Cosmic Purpose: A Discussion with Philip Goff
APA Substack Newsletter: Public Philosophy Digest
This month’s APA Blog Substack Newsletter revisits the recurring theme of ambitious thought, initially explored in a dialogue with Samuel Kimbriel about his essay Thinking is Risky. We discussed opening the aperture beyond a purely objective perspective to account for the knower. This month’s guest, Philip Goff, makes a bold case for Panpsychism in his new book, Why - The Purpose of the Universe. Philip maintains that it is time we move on from both God and atheism. He argues for cosmic purpose drawing on contemporary cosmology and cutting-edge philosophical research.
Later this month, Philip will have an APA Blog post suggesting that the mystery of consciousness demonstrates there may be a limit to what science alone can achieve, highlighting the vitality of philosophy. In this latest Public Philosophy Digest, we explore his Panpsychism in the context of the history and ends of the discipline, exploring the prospects for unraveling the enduring enigma of consciousness.
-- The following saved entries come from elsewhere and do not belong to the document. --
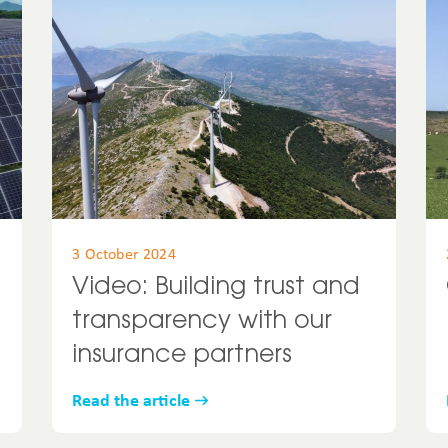
United States
Uruguay
USA
3 October 2024
Video: Building trust and
transparency with our
insurance partners
Read the article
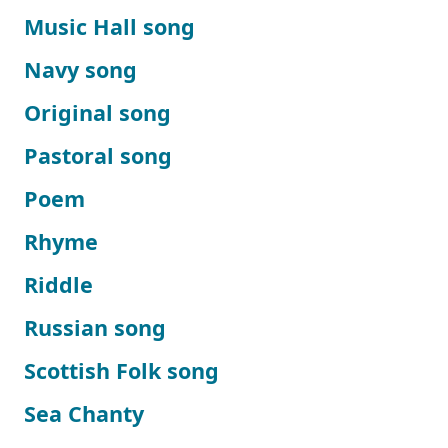
Music Hall song
Navy song
Original song
Pastoral song
Poem
Rhyme
Riddle
Russian song
Scottish Folk song
Sea Chanty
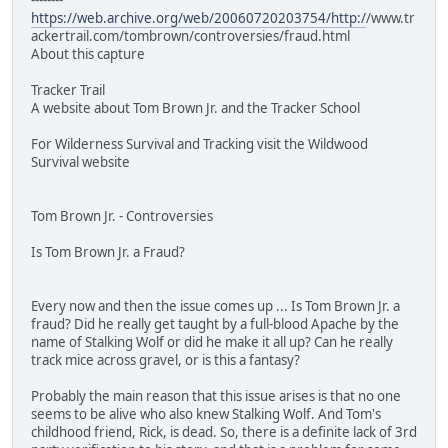
https://web.archive.org/web/20060720203754/http:/
/www.tr
ackertrail.com/tombrown/controversies/fraud.html
About this capture
Tracker Trail
A website about Tom Brown Jr. and the Tracker School
For Wilderness Survival and Tracking visit the Wildwood
Survival website
Tom Brown Jr. - Controversies
Is Tom Brown Jr. a Fraud?
Every now and then the issue comes up ... Is Tom Brown Jr. a
fraud? Did he really get taught by a full-blood Apache by the
name of Stalking Wolf or did he make it all up? Can he really
track mice across gravel, or is this a fantasy?
Probably the main reason that this issue arises is that no one
seems to be alive who also knew Stalking Wolf. And Tom's
childhood friend, Rick, is dead. So, there is a definite lack of 3rd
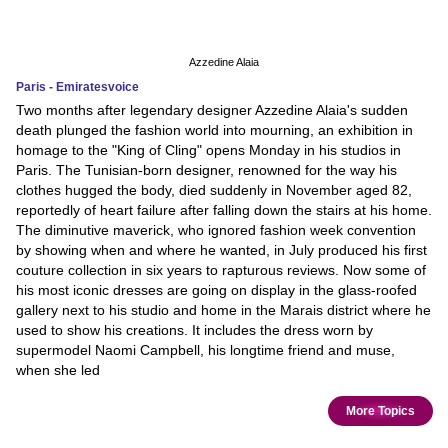
Azzedine Alaia
Paris - Emiratesvoice
Two months after legendary designer Azzedine Alaia's sudden
death plunged the fashion world into mourning, an exhibition in
homage to the "King of Cling" opens Monday in his studios in
Paris. The Tunisian-born designer, renowned for the way his
clothes hugged the body, died suddenly in November aged 82,
reportedly of heart failure after falling down the stairs at his home.
The diminutive maverick, who ignored fashion week convention
by showing when and where he wanted, in July produced his first
couture collection in six years to rapturous reviews. Now some of
his most iconic dresses are going on display in the glass-roofed
gallery next to his studio and home in the Marais district where he
used to show his creations. It includes the dress worn by
supermodel Naomi Campbell, his longtime friend and muse,
when she led
More Topics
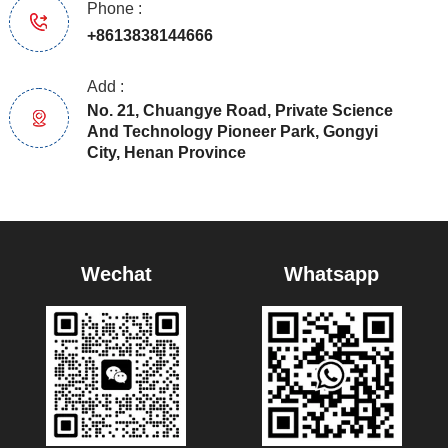
Phone :
+8613838144666
Add :
No. 21, Chuangye Road, Private Science
And Technology Pioneer Park, Gongyi
City, Henan Province
Wechat
Whatsapp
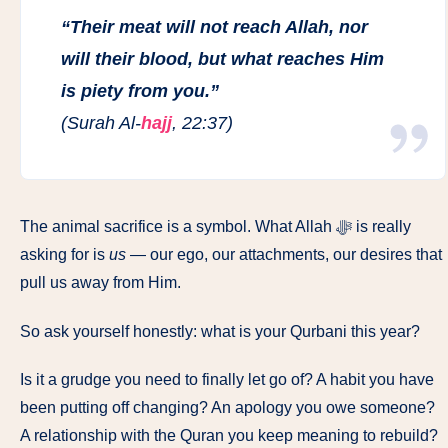
“Their meat will not reach Allah, nor
will their blood, but what reaches Him
is piety from you.”
(Surah Al-
hajj
, 22:37)
The animal sacrifice is a symbol. What Allah ﷻ is really
asking for is
us
— our ego, our attachments, our desires that
pull us away from Him.
So ask yourself honestly: what is your Qurbani this year?
Is it a grudge you need to finally let go of? A habit you have
been putting off changing? An apology you owe someone?
A relationship with the Quran you keep meaning to rebuild?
Philip, thanks for your willingness to let me extend the dialogue on your provocative book, building on prior APA Blog pieces in my Philosophy and Technology series. I have tried to construe technology broadly, understanding its import for the discipline. Your argument that “things happen for the sake of some future goal” resonates, as I authored pieces framing technology in evolutionary terms - as literally part of nature. I contended that its creation reflects our essence in the sense of Nietzsche's fatalism. Reflecting on cosmic purpose, I believe we should consider the production of technology (such as quantum artificial intelligence) as our aesthetic fate.
To start by framing your thesis, please summarize your alternative to the dichotomy of conventional religion and secular atheism - explaining how you are collapsing traditional dualism.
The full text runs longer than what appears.